AI-generated Code Security Risks: Why Incidents Per Pull Request Have Increased by 23.5%

Your teams are shipping faster than ever. Pull request volume is up. Deployment frequency is climbing. On paper, AI-assisted development is working exactly as promised.

So why are your production systems getting less stable?

This is the problem most engineering leaders are facing right now. The AI tools that actually played a key role in increasing the output potential of individual developers are now quietly eroding the reliability of the system.
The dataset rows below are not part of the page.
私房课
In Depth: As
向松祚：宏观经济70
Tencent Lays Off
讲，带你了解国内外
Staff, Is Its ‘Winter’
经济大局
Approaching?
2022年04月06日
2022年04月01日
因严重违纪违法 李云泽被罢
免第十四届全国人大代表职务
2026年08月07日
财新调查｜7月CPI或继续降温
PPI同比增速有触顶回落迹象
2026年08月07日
This does not happen because of flaws in the tools but mainly because of the engineering systems around them that have not kept pace.

As more code is being written by developers, production systems are becoming unstable. Incidents per pull request have gone up by 23.5 percent. The failure rates on changes are on the rise with an increase in incidents after AI adoption.
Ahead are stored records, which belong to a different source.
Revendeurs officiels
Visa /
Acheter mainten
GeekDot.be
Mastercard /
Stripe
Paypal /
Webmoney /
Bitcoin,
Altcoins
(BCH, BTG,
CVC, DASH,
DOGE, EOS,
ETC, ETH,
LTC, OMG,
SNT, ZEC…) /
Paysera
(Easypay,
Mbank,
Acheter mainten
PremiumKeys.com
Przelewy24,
This contradiction reveals what many engineering leaders are beginning to call the Productivity Paradox of AI-driven development: the same tools that increase coding velocity can also introduce instability at scale if the underlying engineering systems are not prepared to handle the surge.

The issue is not the AI itself. The issue is that most businesses optimize only the top of the funnel, i.e., the coding interface. They do not focus on strengthening the rest of the development pipeline. Your primary goal should be to minimize code quality issues that come up because of AI.

What Does the Benchmark Data Reveal About AI Adoption?

To understand what is happening, it helps to look beyond anecdotes and examine the broader metrics emerging across engineering businesses. The data collected between Q3 2024 and Q4 2025 reveals a clear divergence between development output and system reliability.

At first glance, these numbers might appear mixed. Developers are clearly producing more output, and pull requests are slightly more likely to be merged successfully. But when viewed together, the data tells a very different story.

Developers are writing and submitting more code, yet the rate at which changes fail in production has increased dramatically. The answer to the question of why AI pull requests cause more bugs lies in the even cycle time. This is the total time it takes for a change to move from idea to production, which has increased.

This is the central paradox of modern AI-driven engineering. Individual developers are becoming faster, but the overall system is becoming slower and more fragile.

Why Do AI Pull Requests Cause More Bugs Despite Higher PR Success Rates?

One of the most deceptive metrics in this shift is the small 2% increase in PR success rate.

For many engineering leaders, this number appears encouraging. It suggests that code is passing through review pipelines more smoothly and that developers are collaborating efficiently. However, the increase in PR success rate is often a false signal created by AI-assisted tooling.

AI coders are also good at generating syntactically correct code. They do these automatically, correcting formatting errors, obeying laid-out rules, and creating test cases that pass automated tests. Subsequently, this code has a higher chance of meeting CI pipelines. Therefore, they can pass the review process.

However, a syntactically correct system is not necessarily correct. The failures that show up in production are not just syntax errors:

• Architectural incompatibilities that only surface at scale
• Ignored edge cases that fall outside the AI’s training context
• Unreleased dependencies between services or data layers
• Subtle logic defects that pass unit tests but fall under real user behavior

This means companies are combining code that seems right to an automated system but that performs erratically during production. The result is a pipeline that moves faster while quietly accumulating risk.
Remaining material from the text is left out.